Considering the promotion of the LP by some of the PACE fellows following the SMILE trial, especially of course Chalder herself, I think they genuinely don't care about the substance of how to get people out of "unhelpful illness beliefs". I don't think they have much attachment to CBT and GET themselves. The biggest tell is the complete lack of rigor in assessing their efficacy. The details seem truly irrelevant as long as they can engineer the illusion of success.

In the few glimpses of discussion among themselves that I saw over the years, they seem to think that they are on the verge of figuring out the right recipe, if they get the details just right. They are wholly uninterested in the outcome of what they have unleashed, I think they genuinely believe we are only mildly inconvenienced by mood "issues" so it doesn't really matter. This is revealed by how often we are mocked as "complaining" about being tired (which is wrong, but whatever) yet always have energy to use social media, write letters and make FOI requests. Sharpe did that mistake a few times. The ugly truths of their feelings doesn't always come true but it mostly amounts to the Rod Liddle column. About the same as some people feel with "junkies". Some pity, but mostly contempt at a self-inflicted problem.
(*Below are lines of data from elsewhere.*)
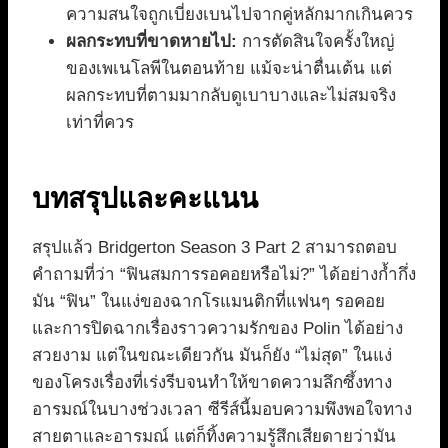
ความสนใจถูกเบี่ยงเบนไปจากคู่หลักมากเกินควร
ผลกระทบที่ขาดหายไป:
การตัดสินใจครั้งใหญ่
ของเพเนโลพีในตอนท้าย แม้จะน่าตื่นเต้น แต่
ผลกระทบที่ตามมากลับดูเบาบางและไม่สมจริง
เท่าที่ควร
บทสรุปและคะแนน
สรุปแล้ว Bridgerton Season 3 Part 2 สามารถตอบ
คำถามที่ว่า “ฟินสมการรอคอยหรือไม่?” ได้อย่างก้ำกึ่ง
มัน “ฟิน” ในแง่ของฉากโรแมนติกที่แฟนๆ รอคอย
และการปิดฉากเรื่องราวความรักของ Polin ได้อย่าง
สวยงาม แต่ในขณะเดียวกัน มันก็ยัง “ไม่สุด” ในแง่
ของโครงเรื่องที่เร่งรีบจนทำให้ขาดความลึกซึ้งทาง
อารมณ์ในบางช่วงเวลา ซีรีส์นี้มอบความพึงพอใจทาง
สายตาและอารมณ์ แต่ก็ทิ้งความรู้สึกเสียดายว่ามัน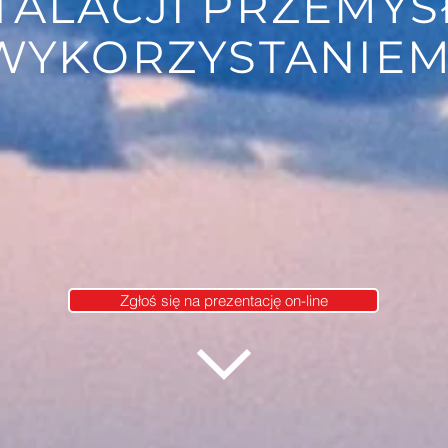
STALACJI PRZEMY
WYKORZYSTANIEM
Zgłoś się na prezentację on-line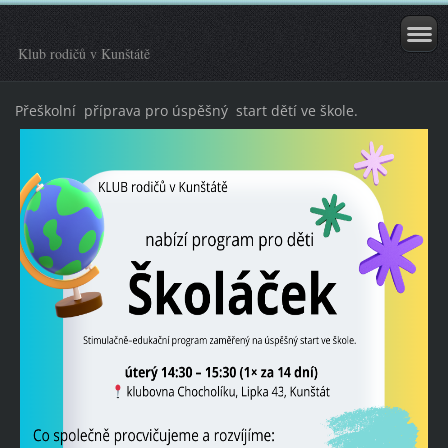
Klub rodičů v Kunštátě
Přeškolní příprava pro úspěšný start dětí ve škole.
There are still people promoting phrenology after all. Beliefs are weird. By definition they are not meant to be rational. The failure here is in a system that is promoting and protecting harmful pseudoscience. People with fringe beliefs exist everywhere, the problem is when institutions that should guard against them are instead enabling them.
 
I'm confident that GET/CBT proponents believe that these treatments work. I see no reason to think otherwise.

I prefer not to make confident statements about the contents of the minds of people whose thinking I cannot understand. Moreover, I think there is a much wider spectrum of belief amongst those who appear as 'proponents' than it might at first appear.